Exercise requirements ▸ I would like the lines below, from the one with "FAQ: Häufig gestellte Fragen zu Kochbox" through the one with "Открытые данные", copied exactly and without any pictures.

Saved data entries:
# # # # #
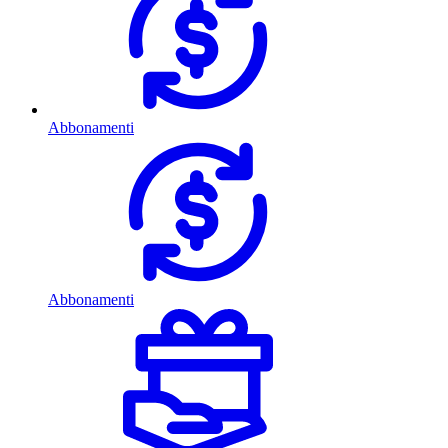
Abbonamenti
Abbonamenti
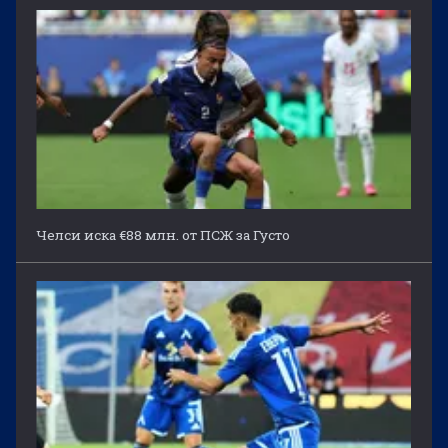
Челси иска €88 млн. от ПСЖ за Густо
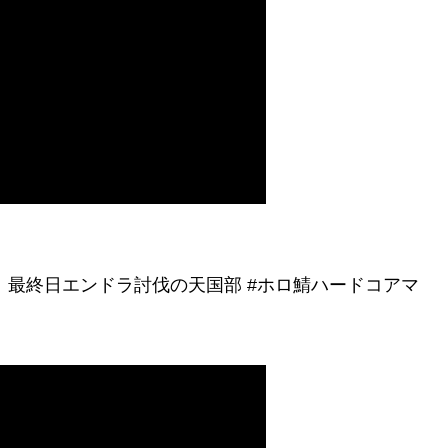
日目）、最終日エンドラ討伐の天国部 #ホロ鯖ハードコアマ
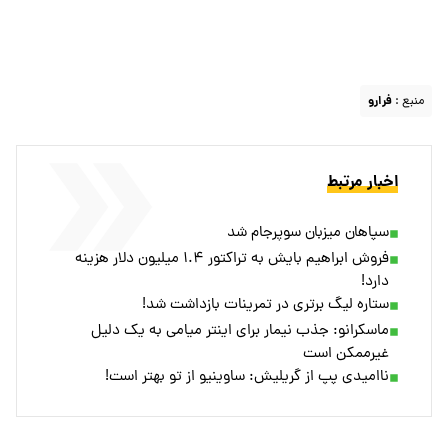
منبع :
فرارو
اخبار مرتبط
سپاهان میزبان سوپرجام شد
فروش ابراهیم بایش به تراکتور ۱.۴ میلیون دلار هزینه
دارد!
ستاره لیگ برتری در تمرینات بازداشت شد!
ماسکرانو: جذب نیمار برای اینتر میامی به یک دلیل
غیرممکن است
ناامیدی پپ از گریلیش: ساوینیو از تو بهتر است!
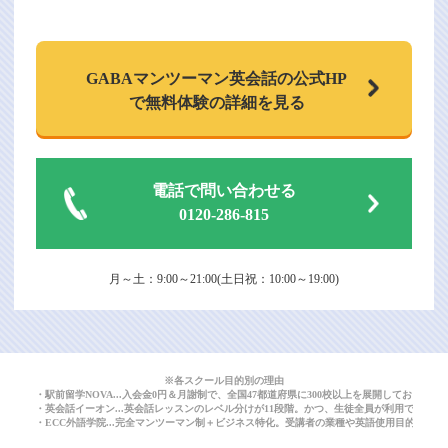
GABAマンツーマン
英会話の公式HP
で
無料体験の詳細を見る
電話で問い合わせる
0120-286-815
月～土：9:00～21:00(土日祝：10:00～19:00)
※各スクール目的別の理由
・駅前留学NOVA...入会金0円＆月謝制で、全国47都道府県に300校以上を展開しており
・英会話イーオン...英会話レッスンのレベル分けが11段階。かつ、生徒全員が利用できる
・ECC外語学院...完全マンツーマン制＋ビジネス特化。受講者の業種や英語使用目的に応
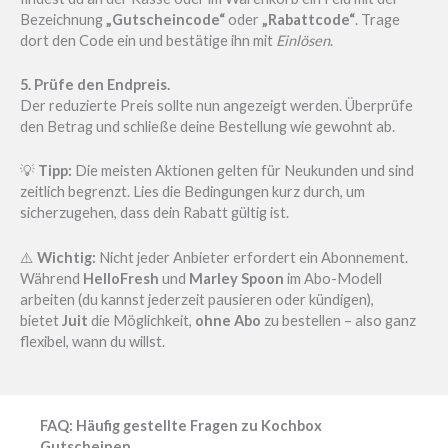
Bezeichnung
„Gutscheincode“
oder
„Rabattcode“
. Trage
dort den Code ein und bestätige ihn mit
Einlösen
.
5. Prüfe den Endpreis.
Der reduzierte Preis sollte nun angezeigt werden. Überprüfe
den Betrag und schließe deine Bestellung wie gewohnt ab.
💡
Tipp:
Die meisten Aktionen gelten für Neukunden und sind
zeitlich begrenzt. Lies die Bedingungen kurz durch, um
sicherzugehen, dass dein Rabatt gültig ist.
⚠️
Wichtig:
Nicht jeder Anbieter erfordert ein Abonnement.
Während
HelloFresh
und
Marley Spoon
im Abo-Modell
arbeiten (du kannst jederzeit pausieren oder kündigen),
bietet
Juit
die Möglichkeit,
ohne Abo
zu bestellen – also ganz
flexibel, wann du willst.
FAQ: Häufig gestellte Fragen zu Kochbox
Gutscheinen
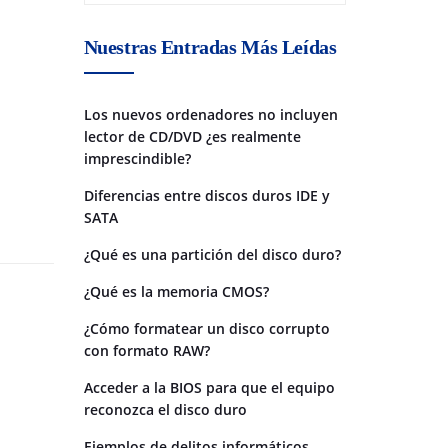
Nuestras Entradas Más Leídas
Los nuevos ordenadores no incluyen
lector de CD/DVD ¿es realmente
imprescindible?
Diferencias entre discos duros IDE y
SATA
¿Qué es una partición del disco duro?
¿Qué es la memoria CMOS?
¿Cómo formatear un disco corrupto
con formato RAW?
Acceder a la BIOS para que el equipo
reconozca el disco duro
Ejemplos de delitos informáticos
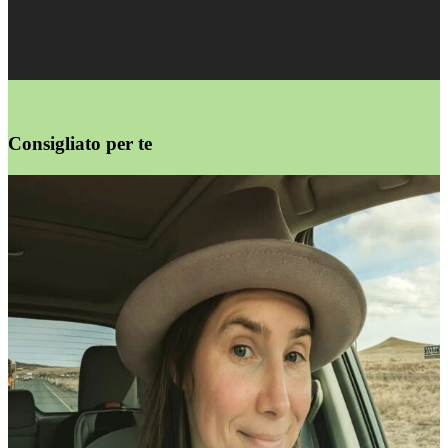
Consigliato per te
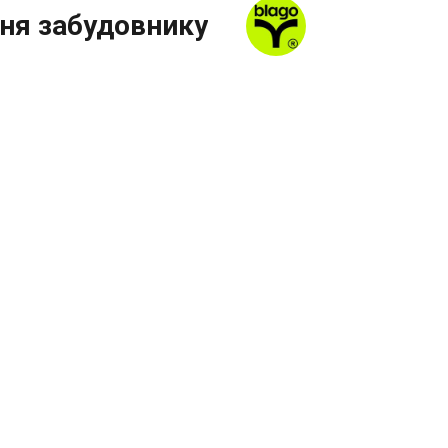
ня забудовнику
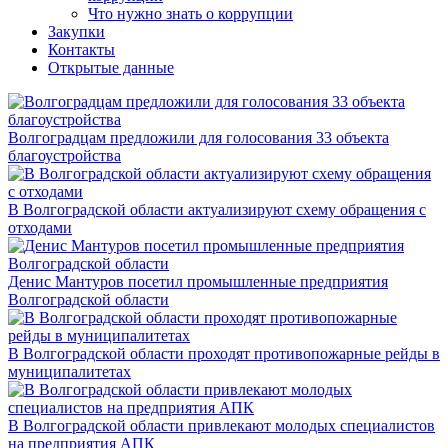
Что нужно знать о коррупции
Закупки
Контакты
Открытые данные
Волгоградцам предложили для голосования 33 объекта
благоустройства
В Волгоградской области актуализируют схему обращения с
отходами
Денис Мантуров посетил промышленные предприятия
Волгоградской области
В Волгоградской области проходят противопожарные рейды в
муниципалитетах
В Волгоградской области привлекают молодых специалистов
на предприятия АПК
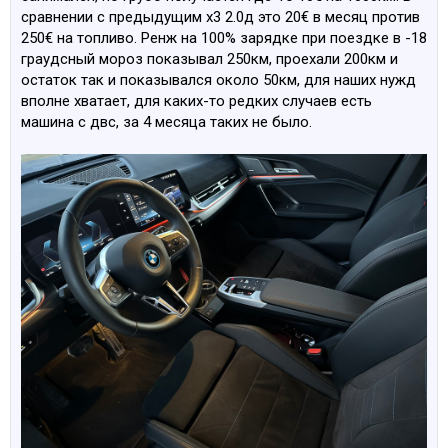
сравнении с предыдущим х3 2.0д это 20€ в месяц против
250€ на топливо. Ренж на 100% зарядке при поездке в -18
граудсный мороз показывал 250км, проехали 200км и
остаток так и показывался около 50км, для наших нужд
вполне хватает, для каких-то редких случаев есть
машина с двс, за 4 месяца таких не было.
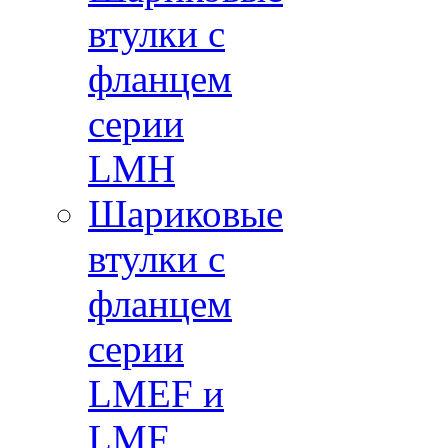
втулки с
фланцем
серии
LMH
Шариковые
втулки с
фланцем
серии
LMEF и
LMF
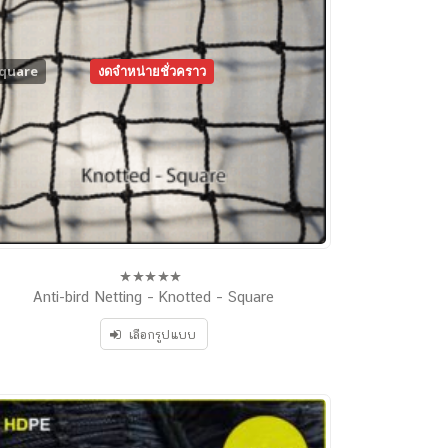
quare
งดจำหน่ายชั่วคราว
Knotted
Anti-bird Netting – Knotted – Square
0
out
of
เลือกรูปแบบ
5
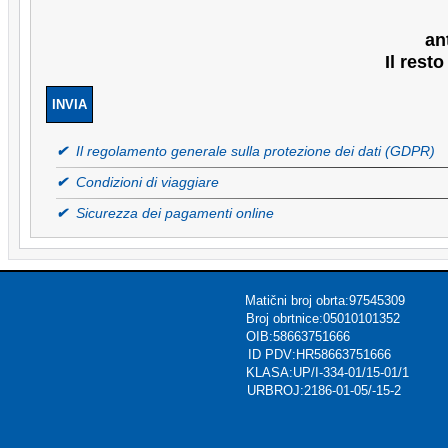
an
Il rest
✔
Il regolamento generale sulla protezione dei dati (GDPR)
✔
Condizioni di viaggiare
✔
Sicurezza dei pagamenti online
ični broj obrta:97545309
urizmu Broj obrtnice:05010101352
ec OIB:58663751666
Voća,CROATIA ID PDV:HR58663751666
KLASA:UP/I-334-01/15-01/1
rsions.com URBROJ:2186-01-05/-15-2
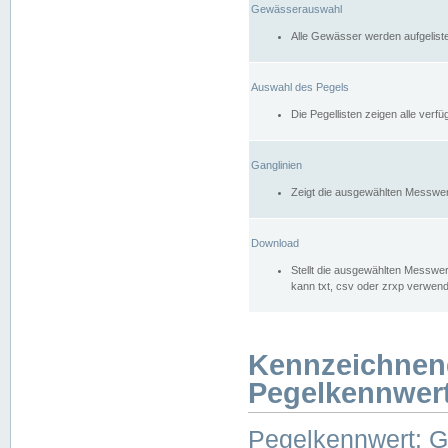
Gewässerauswahl
Alle Gewässer werden aufgelist
Auswahl des Pegels
Die Pegellisten zeigen alle ver
Ganglinien
Zeigt die ausgewählten Messwer
Download
Stellt die ausgewählten Messwer
kann txt, csv oder zrxp verwen
Kennzeichnen
Pegelkennwer
Pegelkennwert: 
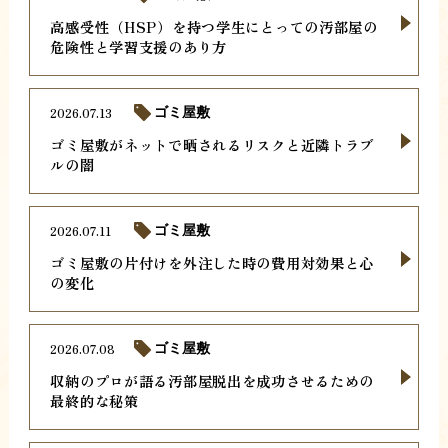
高感受性（HSP）を持つ学生にとっての汚部屋の
危険性と学習支援のあり方
2026.07.13
ゴミ屋敷
ゴミ屋敷がネットで晒されるリスクと近隣トラブ
ルの闇
2026.07.11
ゴミ屋敷
ゴミ屋敷の片付けを外注した時の費用対効果と心
の変化
2026.07.08
ゴミ屋敷
収納のプロが語る汚部屋脱出を成功させるための
最終的な秘策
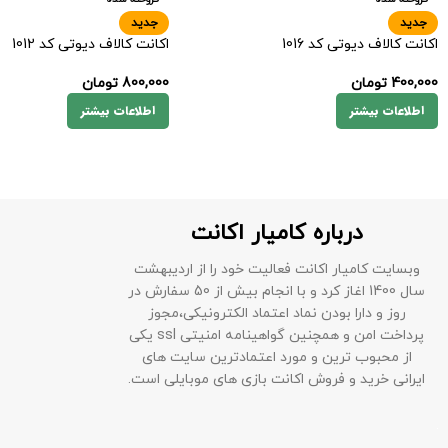
جدید
جدید
اکانت کالاف دیوتی کد 1016
اکانت کالاف دیوتی کد 1012
400,000
تومان
800,000
تومان
اطلاعات بیشتر
اطلاعات بیشتر
درباره کامیار اکانت
وبسایت کامیار اکانت فعالیت خود را از اردیبهشت
سال 1400 اغاز کرد و با انجام بیش از 50 سفارش در
روز و دارا بودن نماد اعتماد الکترونیکی،مجوز
پرداخت امن و همچنین گواهینامه امنیتی ssl یکی
از محبوب ترین و مورد اعتمادترین سایت های
ایرانی خرید و فروش اکانت بازی های موبایلی است.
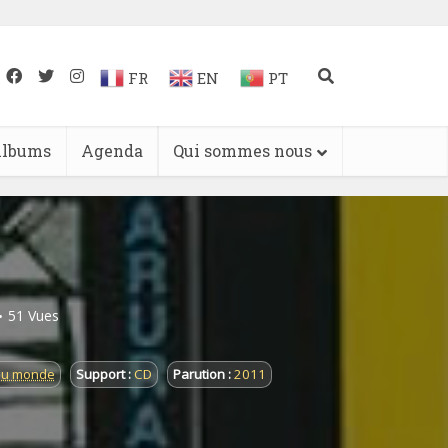
FR
EN
PT
lbums
Agenda
Qui sommes nous
51 Vues
du monde
Support :
CD
Parution :
2011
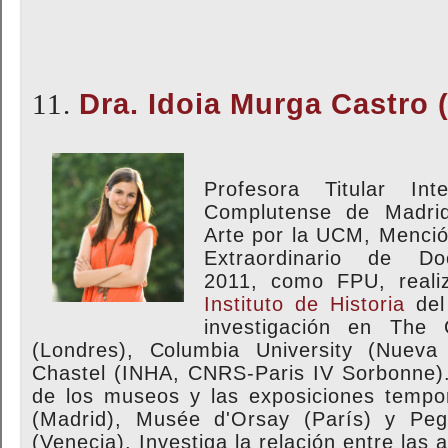
11.
Dra. Idoia Murga Castro
Profesora Titular In
Complutense de Madrid
Arte por la UCM, Menci
Extraordinario de D
2011, como FPU, realiz
Instituto de Historia
de
investigación en The C
(Londres), Columbia University (Nuev
Chastel (INHA, CNRS-Paris IV Sorbonne).
de los museos y las exposiciones tempo
(Madrid), Musée d'Orsay (París) y Pe
(Venecia). Investiga la relación entre las 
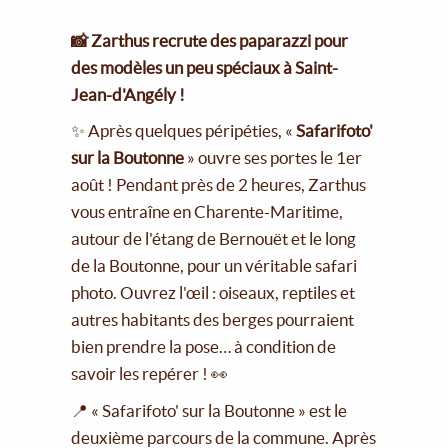
📸 Zarthus recrute des paparazzi pour
des modèles un peu spéciaux à Saint-
Jean-d'Angély !
✨ Après quelques péripéties, «
Safarifoto'
sur la Boutonne
» ouvre ses portes le 1er
août ! Pendant près de 2 heures, Zarthus
vous entraîne en Charente-Maritime,
autour de l'étang de Bernouët et le long
de la Boutonne, pour un véritable safari
photo. Ouvrez l'œil : oiseaux, reptiles et
autres habitants des berges pourraient
bien prendre la pose… à condition de
savoir les repérer ! 👀
📍 « Safarifoto' sur la Boutonne » est le
deuxième parcours de la commune. Après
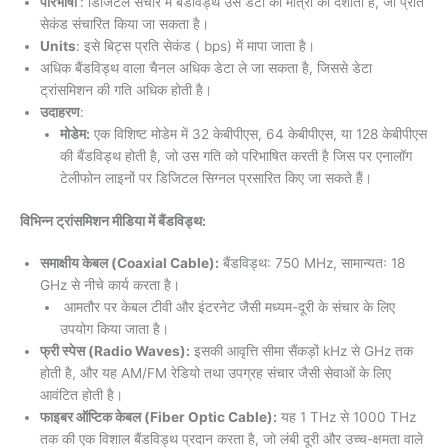
परिभाषा
: डिजिटल संचार में बैंडविड्थ उस डेटा की मात्रा को दर्शाता है, जो प्रति
सेकंड संचारित किया जा सकता है।
Units
: इसे बिट्स प्रति सेकंड ( bps) में मापा जाता है।
अधिक बैंडविड्थ वाला चैनल अधिक डेटा ले जा सकता है, जिससे डेटा
ट्रांसमिशन की गति अधिक होती है।
उदाहरण
:
मोडेम:
एक विशिष्ट मोडेम में 32 केबीपीएस, 64 केबीपीएस, या 128 केबीपीएस
की बैंडविड्थ होती है, जो उस गति को परिभाषित करती है जिस पर एनालॉग
टेलीफोन लाइनों पर डिजिटल सिग्नल प्रसारित किए जा सकते हैं।
विभिन्न ट्रांसमिशन मीडिया में बैंडविड्थ
:
समाक्षीय केबल (Coaxial Cable):
बैंडविड्थ: 750 MHz, सामान्यतः 18
GHz से नीचे कार्य करता है।
आमतौर पर केबल टीवी और इंटरनेट जैसी मध्यम-दूरी के संचार के लिए
उपयोग किया जाता है।
फ्री स्पेस (Radio Waves):
इसकी आवृत्ति सीमा सैंकड़ों kHz से GHz तक
होती है, और यह AM/FM रेडियो तथा उपग्रह संचार जैसी सेवाओं के लिए
आवंटित होती है।
फाइबर ऑप्टिक केबल (Fiber Optic Cable):
यह 1 THz से 1000 THz
तक की एक विशाल बैंडविड्थ प्रदान करता है, जो लंबी दूरी और उच्च-क्षमता वाले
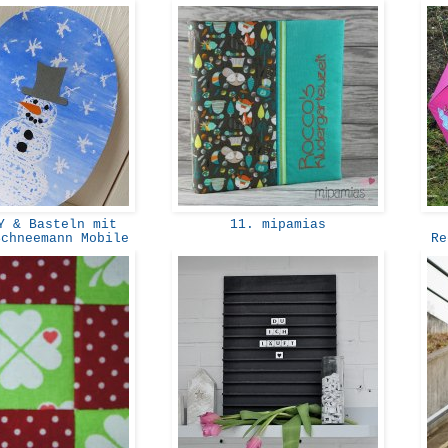
 & Basteln mit
11. mipamias
Schneemann Mobile
Re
# # # # #
Answer to this task ▸
FAQ: Häufig gestellte Fragen zu Kochbox
Gutscheinen
Nuestras Entradas Más Leídas
Los nuevos ordenadores no incluyen
lector de CD/DVD ¿es realmente
imprescindible?
Diferencias entre discos duros IDE y
SATA
¿Qué es una partición del disco duro?
¿Qué es la memoria CMOS?
¿Cómo formatear un disco corrupto
con formato RAW?
Acceder a la BIOS para que el equipo
reconozca el disco duro
Ejemplos de delitos informáticos
Consigliato per te
ня забудовнику
Что нужно знать о коррупции
Закупки
Контакты
Открытые данные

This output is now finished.